In addition to better engines one positive change to the Cutlass that would have significant benefit would be to reconfigure the wing for better and more effective high lift/high drag devices, like Fowler flaps, or a variable incidence wing or the like. The position of the cockpit and the inability to increase the nose length or radome size all harken back to the long nose wheel strut needed to increase the angle of attack to allow take offs and landings are reasonable speeds. Additional engine power doesn't affect that, you need to get the drag up while also increasing lift to get the airspeed down to acceptable carrier values.
Possibly modern carrier landing speeds are now higher, obviating the need for the long struts or extreme lift/drag devices, which would be good for this planform.
If you could get the nose down to something approaching that of other aircraft of the period, then you have a lot of scope to ad d a longer nose, bigger radome, more fuel, second crewman, etc.
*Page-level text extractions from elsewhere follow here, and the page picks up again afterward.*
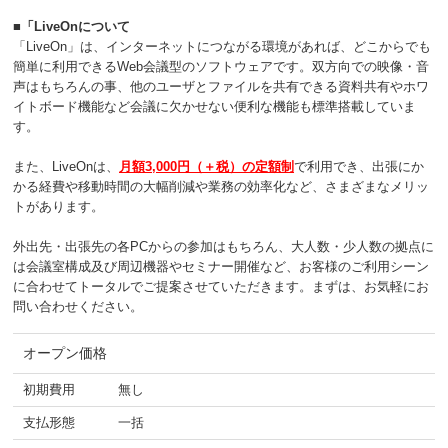
■「LiveOnについて
「LiveOn」は、インターネットにつながる環境があれば、どこからでも
簡単に利用できるWeb会議型のソフトウェアです。双方向での映像・音
声はもちろんの事、他のユーザとファイルを共有できる資料共有やホワ
イトボード機能など会議に欠かせない便利な機能も標準搭載していま
す。
また、LiveOnは、
月額3,000円（＋税）の定額制
で利用でき、出張にか
かる経費や移動時間の大幅削減や業務の効率化など、さまざまなメリッ
トがあります。
外出先・出張先の各PCからの参加はもちろん、大人数・少人数の拠点に
は会議室構成及び周辺機器やセミナー開催など、お客様のご利用シーン
に合わせてトータルでご提案させていただきます。まずは、お気軽にお
問い合わせください。
オープン価格
初期費用
無し
支払形態
一括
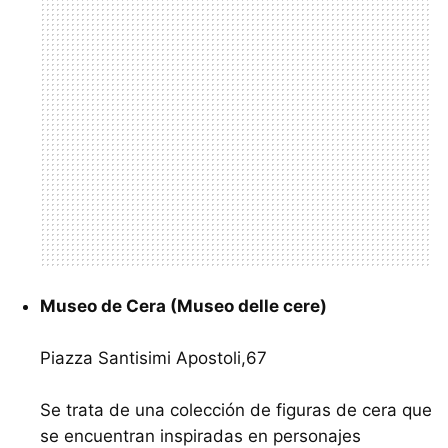
Museo de Cera (Museo delle cere)
Piazza Santisimi Apostoli,67
Se trata de una colección de figuras de cera que
se encuentran inspiradas en personajes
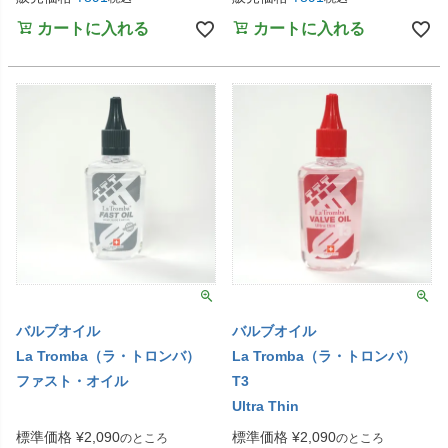
カートに入れる
カートに入れる
バルブオイル
バルブオイル
La Tromba（ラ・トロンバ）
La Tromba（ラ・トロンバ）
ファスト・オイル
T3
Ultra Thin
標準価格
¥
2,090
標準価格
¥
2,090
のところ
のところ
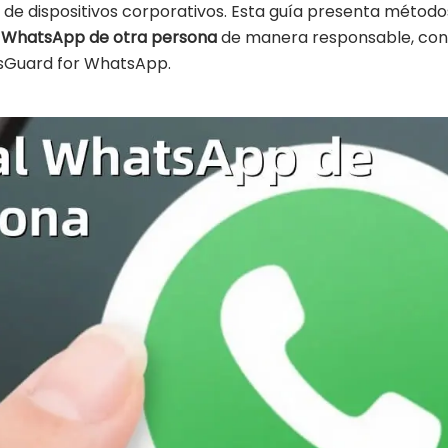
 de dispositivos corporativos. Esta guía presenta método
 WhatsApp de otra persona
de manera responsable, con 
dsGuard for WhatsApp.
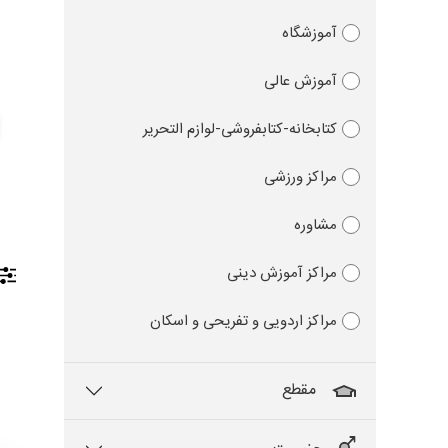
آموزشگاه
آموزش عالی
کتابخانه-کتابفروشی-لوازم التحریر
مراکز ورزشی
مشاوره
مراکز آموزش دینی
مراکز اردویی و تفریحی و اسکان
مقطع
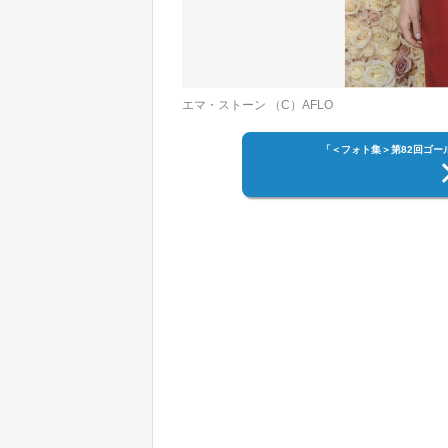
エマ・ストーン （C）AFLO
「＜フォト集＞第82回ゴ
But it all comes back to the wing and the landing speed.
By all accounts, once you got the thing in the air and if you could keep it together long enough, the Cutlass was a really good fighter with great roll rates (i.e. turning performance) and being a steady gun/bomb platform.
A strike version based on a better nose, two crew, more fuel and possibly higher thrust, yet dry (non-afterburning) turbofan engines (like the Spey) carrying a pile of bombs could be a very competitive aircraft through the 60s and 70s.